Par jugement du 18 novembre 2016, le tribunal de commerce de Thonon-les-Bains a placé la société Hacoldis, en redressement judiciaire.
Par jugement du 20 janvier 2017, le tribunal de commerce de Thonon-les-Bains a prononcé la liquidation judiciaire de la société Hacoldis.
La société Eurofood a déclaré sa créance d’un montant de 99.849,82 euros au passif de la société Hacoldis auprès du mandataire judiciaire désigné à cet effet, Me [D] [L], une première fois, le 12 janvier 2017 à la suite du jugement d’ouverture de la procédure de redressement judiciaire, puis une deuxième fois, le 20 mars 2017 à la suite du jugement d’ouverture de la liquidation judiciaire.
Aux termes du procès-verbal de constat d’huissier en date du 4 septembre 2017, le liquidateur judiciaire a reconnu l’existence d’une créance de la société Eurofood à l’égard de la société Hacoldis et l’enregistrement de cette créance au passif de la société en difficultés.
Le 28 juillet 2018, la liquidation judiciaire a été clôturée pour insuffisance d’actif.
Par actes des 28 novembre et 27 décembre 2019, la société Eurofood a assigné M. [T] et [S] [O] devant le tribunal de grande instance de Thonon-les-Bains, notamment aux fins de les voir condamner solidairement à lui payer la somme de 99.849,82 euros à titre de dommages et intérêts en réparation du préjudice causé par le non-paiement de la dette.

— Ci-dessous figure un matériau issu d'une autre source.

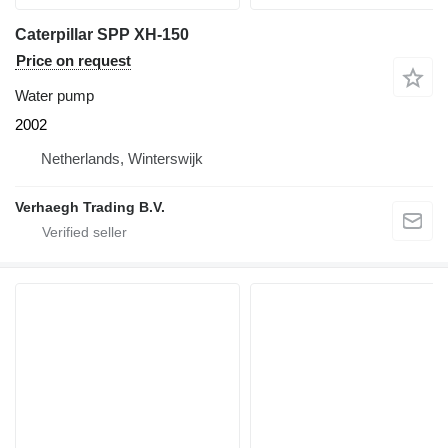
Caterpillar SPP XH-150
Price on request
Water pump
2002
Netherlands, Winterswijk
Verhaegh Trading B.V.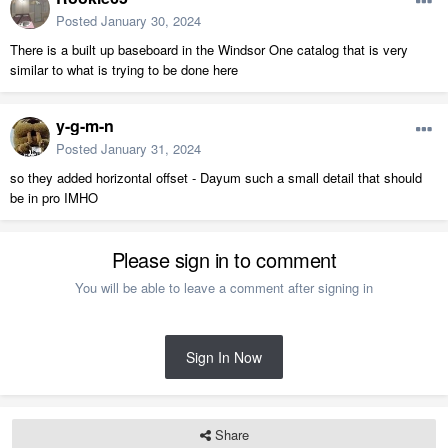
Posted
January 30, 2024
There is a built up baseboard in the Windsor One catalog that is very
similar to what is trying to be done here
y-g-m-n
Posted
January 31, 2024
so they added horizontal offset - Dayum such a small detail that should
be in pro IMHO
Please sign in to comment
You will be able to leave a comment after signing in
Sign In Now
Share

Par jugement du 5 juillet 2022, le tribunal de grande instance de Thonon-les-Bains, devenu le tribunal judiciaire, avec le bénéfice de l’exécution provisoire, a :
— Déclaré recevable l’action engagée par la société Eurofood à l’encontre de MM. [S] et [T] [O] ;
— Débouté la société Eurofood de l’ensemble de ses demandes ;
— Dit n’y avoir lieu à condamnation au titre des frais irrépétibles ;
— Condamné la société Eurofood aux dépens.
Par déclaration au greffe du 27 juillet 2022, la société Eurofood a interjeté appel de la décision en toutes ses dispositions hormis en ce qu’elle a déclaré recevable l’action engagée par la société Eurofood à l’encontre de MM. [S] et [T] [O].

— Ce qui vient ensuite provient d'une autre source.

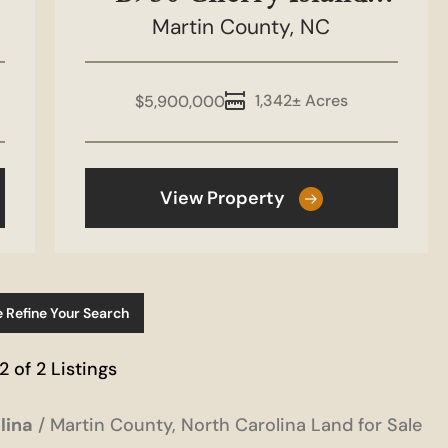
Martin County,
Tract
NC
1,342± Acres
$5,900,000
View Property
e Refine Your Search
 2 of 2 Listings
lina
Martin County, North Carolina Land for Sale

Prétentions et moyens des parties
Par dernières écritures du 5 juillet 2023, régulièrement notifiées par voie de communication électronique, la société Eurofood sollicite l’infirmation des chefs critiqués de la décision et demande à la cour de :
Statuant à nouveau,
— Dire et juger que M. [T] [O], en sa qualité de gérant de fait de la société Hacoldis, a commis des fautes constitutives d’infractions pénales et des fautes de gestion ;
— Dire et juger que la responsabilité civile de M. [T] [O] doit être engagée ;
— Dire et juger que M. [S] [O], en sa qualité de gérant de droit de la société Hacoldis, a commis des fautes constitutives d’infractions pénales et des fautes de gestion;
— Dire et juger que la responsabilité civile de M. [S] [O] doit être engagée ;
— Condamner solidairement M. [S] [O] et M. [T] [O] à payer à la société Eurofood les sommes suivantes :
— 99.849,82 euros à titre de dommages et intérêts en réparation du préjudice causé par le non-paiement de la dette ;
— 10.000 euros à titre de dommages et intérêts ;
— 2.500 euros au titre de l’article 700 du code procédure civile ;
— les entiers dépens.
Au soutien de ses prétentions, la société Eurofood fait notamment valoir que :
Elle n’a pas limité son appel aux chefs de jugement critiqués concernant l’absence de condamnation au titre des frais irrépétibles, à sa condamnation aux dépens et à l’application de l’exécution provisoire, mais au contraire elle a interjeté appel total du jugement critiqué en ce qu’il l’a débouté de l’ensemble de ses demandes ;
La déclaration de créance adressée le 12 janvier 2017 vaut acte de poursuite, elle interrompt la prescription de l’action, en vertu de l’article L622-25-1 du code de commerce ;
Elle démontre parfaitement une participation continue et constante de M. [T] [O] dans ses fonctions déterminantes, et, compte tenu de sa qualité de gérant de fait, la responsabilité de la dette incombe à M. [T] [O] par application des dispositions de l’article L241-9 du code de commerce ;
Sa créance n’est que le fruit d’une opération frauduleuse d’encaissement de lettres de change par le gérant de fait de la société débitrice et d’une poursuite d’activité déficitaire par celui-ci, n’ayant eu pour conséquence que d’accroître la dette en cause.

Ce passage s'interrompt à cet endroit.